● WHAT IS NEEDED:
Give a faithful, exact copy of all entries, minus the images.

[PROVIDED INFORMATION Boundary: Start]

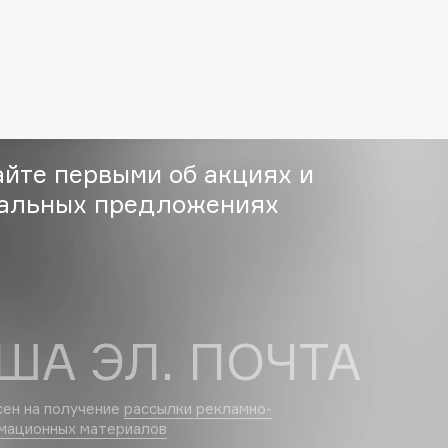
Gourmandise
Grace Day
Guerlain
Guess
айте первыми об акциях и
альных предложениях
Holika Holika
ША ЭЛ. ПОЧТА
Holly Polly
Holy Land
сен на получение
рассылки рекламно-
мационных материалов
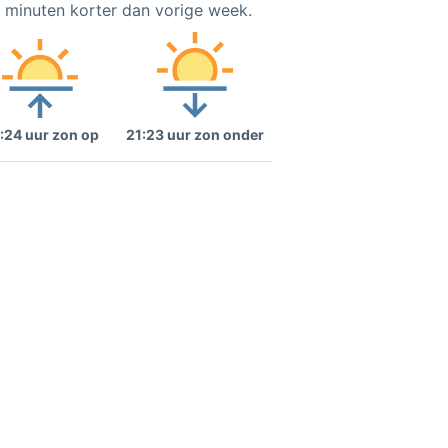
3 minuten korter dan vorige week.
:24 uur zon op
21:23 uur zon onder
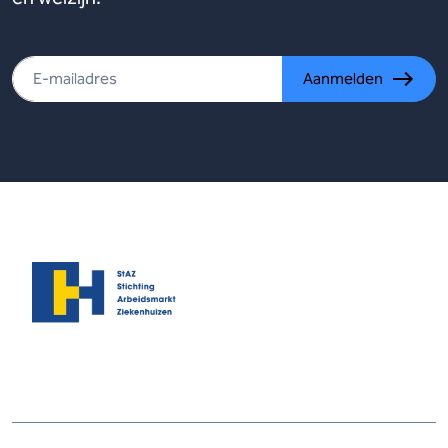
Aanmelden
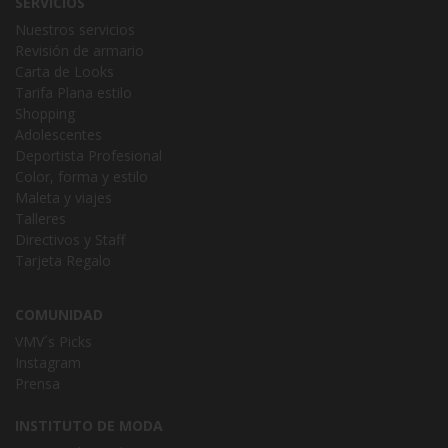
SERVICIOS
Nuestros servicios
Revisión de armario
Carta de Looks
Tarifa Plana estilo
Shopping
Adolescentes
Deportista Profesional
Color, forma y estilo
Maleta y viajes
Talleres
Directivos y Staff
Tarjeta Regalo
COMUNIDAD
VMV´s Picks
Instagram
Prensa
INSTITUTO DE MODA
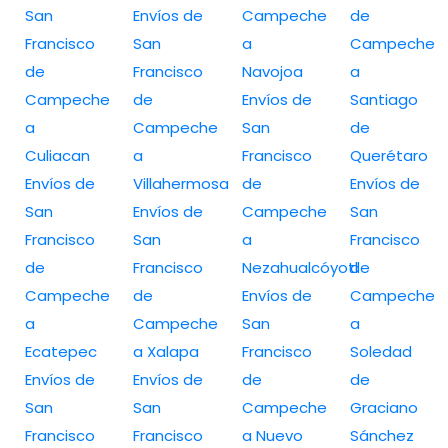
San
Envíos de
Campeche
de
Francisco
San
a
Campeche
de
Francisco
Navojoa
a
Campeche
de
Envíos de
Santiago
a
Campeche
San
de
Culiacan
a
Francisco
Querétaro
Envíos de
Villahermosa
de
Envíos de
San
Envíos de
Campeche
San
Francisco
San
a
Francisco
de
Francisco
Nezahualcóyotl
de
Campeche
de
Envíos de
Campeche
a
Campeche
San
a
Ecatepec
a Xalapa
Francisco
Soledad
Envíos de
Envíos de
de
de
San
San
Campeche
Graciano
Francisco
Francisco
a Nuevo
Sánchez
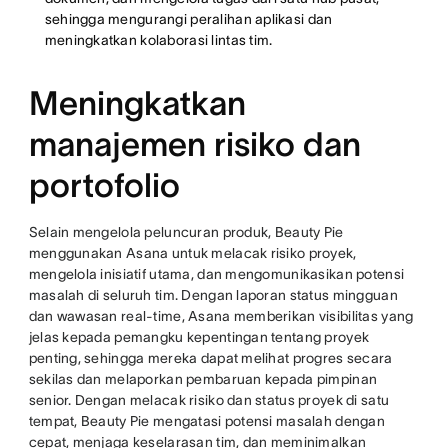
sehingga mengurangi peralihan aplikasi dan
meningkatkan kolaborasi lintas tim.
Meningkatkan
manajemen risiko dan
portofolio
Selain mengelola peluncuran produk, Beauty Pie
menggunakan Asana untuk melacak risiko proyek,
mengelola inisiatif utama, dan mengomunikasikan potensi
masalah di seluruh tim. Dengan laporan status mingguan
dan wawasan real-time, Asana memberikan visibilitas yang
jelas kepada pemangku kepentingan tentang proyek
penting, sehingga mereka dapat melihat progres secara
sekilas dan melaporkan pembaruan kepada pimpinan
senior. Dengan melacak risiko dan status proyek di satu
tempat, Beauty Pie mengatasi potensi masalah dengan
cepat, menjaga keselarasan tim, dan meminimalkan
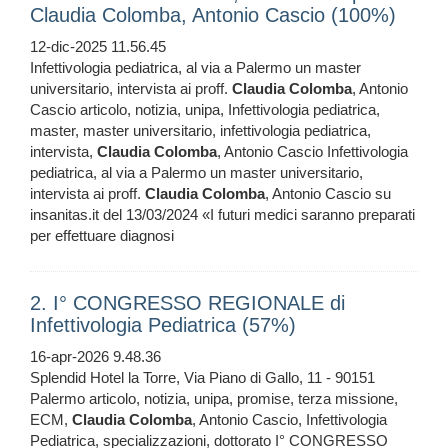
Claudia Colomba, Antonio Cascio (100%)
12-dic-2025 11.56.45
Infettivologia pediatrica, al via a Palermo un master
universitario, intervista ai proff.
Claudia
Colomba
, Antonio
Cascio articolo, notizia, unipa, Infettivologia pediatrica,
master, master universitario, infettivologia pediatrica,
intervista,
Claudia
Colomba
, Antonio Cascio Infettivologia
pediatrica, al via a Palermo un master universitario,
intervista ai proff.
Claudia
Colomba
, Antonio Cascio su
insanitas.it del 13/03/2024 «I futuri medici saranno preparati
per effettuare diagnosi
2. I° CONGRESSO REGIONALE di
Infettivologia Pediatrica (57%)
16-apr-2026 9.48.36
Splendid Hotel la Torre, Via Piano di Gallo, 11 - 90151
Palermo articolo, notizia, unipa, promise, terza missione,
ECM,
Claudia
Colomba
, Antonio Cascio, Infettivologia
Pediatrica, specializzazioni, dottorato I° CONGRESSO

[PROVIDED INFORMATION Boundary: End]

● RESPONSE BELOW:
Gourmandise
Grace Day
Guerlain
Guess
айте первыми об акциях и
альных предложениях
Holika Holika
ША ЭЛ. ПОЧТА
Holly Polly
Holy Land
сен на получение
рассылки рекламно-
мационных материалов
3 minuten korter dan vorige week.
:24 uur zon op
21:23 uur zon onder
Aanmelden
SERVICIOS
Nuestros servicios
Revisión de armario
Carta de Looks
Tarifa Plana estilo
Shopping
Adolescentes
Deportista Profesional
Color, forma y estilo
Maleta y viajes
Talleres
Directivos y Staff
Tarjeta Regalo
COMUNIDAD
VMV´s Picks
Instagram
Prensa
INSTITUTO DE MODA
San
Envíos de
Campeche
de
Francisco
San
a
Campeche
de
Francisco
Navojoa
a
Campeche
de
Envíos de
Santiago
a
Campeche
San
de
Culiacan
a
Francisco
Querétaro
Envíos de
Villahermosa
de
Envíos de
San
Envíos de
Campeche
San
Francisco
San
a
Francisco
de
Francisco
Nezahualcóyotl
de
Campeche
de
Envíos de
Campeche
a
Campeche
San
a
Ecatepec
a Xalapa
Francisco
Soledad
Envíos de
Envíos de
de
de
San
San
Campeche
Graciano
Francisco
Francisco
a Nuevo
Sánchez
sehingga mengurangi peralihan aplikasi dan
meningkatkan kolaborasi lintas tim.
Meningkatkan
manajemen risiko dan
portofolio
Selain mengelola peluncuran produk, Beauty Pie
menggunakan Asana untuk melacak risiko proyek,
mengelola inisiatif utama, dan mengomunikasikan potensi
masalah di seluruh tim. Dengan laporan status mingguan
dan wawasan real-time, Asana memberikan visibilitas yang
jelas kepada pemangku kepentingan tentang proyek
penting, sehingga mereka dapat melihat progres secara
sekilas dan melaporkan pembaruan kepada pimpinan
senior. Dengan melacak risiko dan status proyek di satu
tempat, Beauty Pie mengatasi potensi masalah dengan
cepat, menjaga keselarasan tim, dan meminimalkan
Claudia Colomba, Antonio Cascio (100%)
12-dic-2025 11.56.45
Infettivologia pediatrica, al via a Palermo un master
universitario, intervista ai proff.
Claudia
Colomba
, Antonio
Cascio articolo, notizia, unipa, Infettivologia pediatrica,
master, master universitario, infettivologia pediatrica,
intervista,
Claudia
Colomba
, Antonio Cascio Infettivologia
pediatrica, al via a Palermo un master universitario,
intervista ai proff.
Claudia
Colomba
, Antonio Cascio su
insanitas.it del 13/03/2024 «I futuri medici saranno preparati
per effettuare diagnosi
2. I° CONGRESSO REGIONALE di
Infettivologia Pediatrica (57%)
16-apr-2026 9.48.36
Splendid Hotel la Torre, Via Piano di Gallo, 11 - 90151
Palermo articolo, notizia, unipa, promise, terza missione,
ECM,
Claudia
Colomba
, Antonio Cascio, Infettivologia
Pediatrica, specializzazioni, dottorato I° CONGRESSO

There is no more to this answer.